On Mon, 2 Jan 2017, Jakub Jelinek wrote:

> On Fri, Dec 30, 2016 at 08:40:11PM +0300, Alexander Monakov wrote:
> > Hello, Richard, Jakub, community,
> > 
> > May I join/restart the old discussion about machine mode remapping at LTO
> > stream-in time.  To recap, when offloading to NVPTX was introduced, there
> > was a problem due to differences in the set of supported modes (e.g. there
> > was no 'XFmode' on NVPTX that would correspond to 'long double' tree type
> > node in GIMPLE LTO streams produced by x86 host compiler).
> > 
> > The current solution in GCC is to additionally stream a 'mode table' and 
> > use it
> > to remap numeric mode identifiers during LTO stream-in in all trees that 
> > have
> > modes.  This is the solution initially outlined by Jakub in the message
> > https://gcc.gnu.org/ml/gcc-patches/2015-02/msg00226.html .  In response to 
> > that,
> > Richard said,

My suggestion at that time isn't likely working in practice due to the
limitations Jakub outlines below.  The situation is a bit unfortunate
but expect to run into more host(!) dependences in the LTO bytecode.
Yes, while it would be nice to LTO x86_64->arm and ppc64le->arm
LTO bytecode it very likely isn't going to work.

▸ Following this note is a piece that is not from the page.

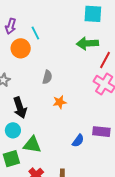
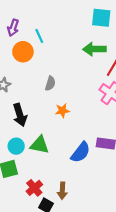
cyan circle: (13, 130) -> (16, 146), moved
blue semicircle: (78, 141) -> (81, 152), size x1.5
green triangle: (32, 145) -> (40, 145), moved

> In my view mode is essential part of the type system.  It (sadly, but still)
> participates in many ABI decisions, but more importantly especially for
> floating point types it is the main source of information of what the type
> actually is, as just size and precision are nowhere near enough.
> The precision/size isn't able to carry information like whether the type is
> decimal or binary floating, what padding it has and where, what NaN etc.
> conventions it uses.  So trying to throw away modes and reconstruct them
> looks conceptually wrong to me.  One can also just use
> float __attribute__((mode (XFmode))) or float __attribute__((mode (TFmode)))
> or float __attribute__((mode (KFmode))) or IFmode etc., how do you want to
> differentiate between those?  And I don't see how this can help with the
> long double stuff for NVPTX offloading.  If user uses 80-bit long double
> (or mode(XFmode) floats/doubles) in his source, then as PTX only has SFmode
> and DFmode (perhaps also HFmode?), the only way to get it working is through
> emulation (whether soft-fp, or writing some emulation using double,
> whatever).  Pretending long double on the host is DFmode on the PTX side
> just won't work, they have different representation.
> 
>       Jakub
> 
> 

-- 
Richard Biener <rguent...@suse.de>
SUSE LINUX GmbH, GF: Felix Imendoerffer, Jane Smithard, Graham Norton, HRB 
21284 (AG Nuernberg)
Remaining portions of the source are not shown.